**YOUR ASSIGNMENT:** With the material below, print exactly the lines between the line holding "在一个充满传奇与冒险的世界中" and the line holding "在战斗中表现得更加出色。", inclusive. Add nothing else.

**DATA TO USE:**

····················

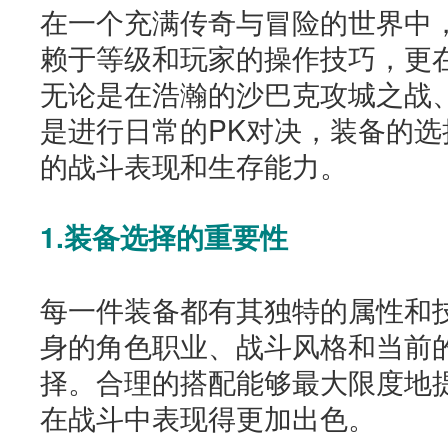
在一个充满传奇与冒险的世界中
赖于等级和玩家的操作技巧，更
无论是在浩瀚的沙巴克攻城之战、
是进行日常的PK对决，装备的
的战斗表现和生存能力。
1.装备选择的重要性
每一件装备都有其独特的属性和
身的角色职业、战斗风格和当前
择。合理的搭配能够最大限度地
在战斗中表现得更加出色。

····················

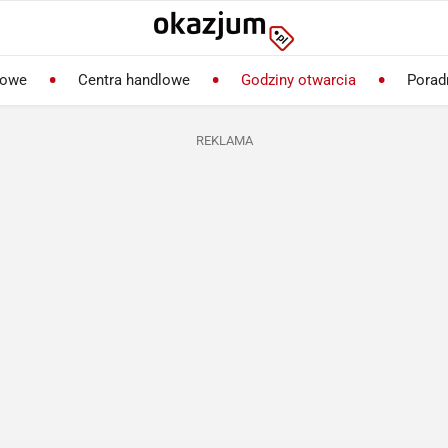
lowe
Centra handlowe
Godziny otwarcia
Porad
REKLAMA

····················

**SOLUTION TO THE PROBLEM:**
在一个充满传奇与冒险的世界中
赖于等级和玩家的操作技巧，更
无论是在浩瀚的沙巴克攻城之战、
是进行日常的PK对决，装备的
的战斗表现和生存能力。
1.装备选择的重要性
每一件装备都有其独特的属性和
身的角色职业、战斗风格和当前
择。合理的搭配能够最大限度地
在战斗中表现得更加出色。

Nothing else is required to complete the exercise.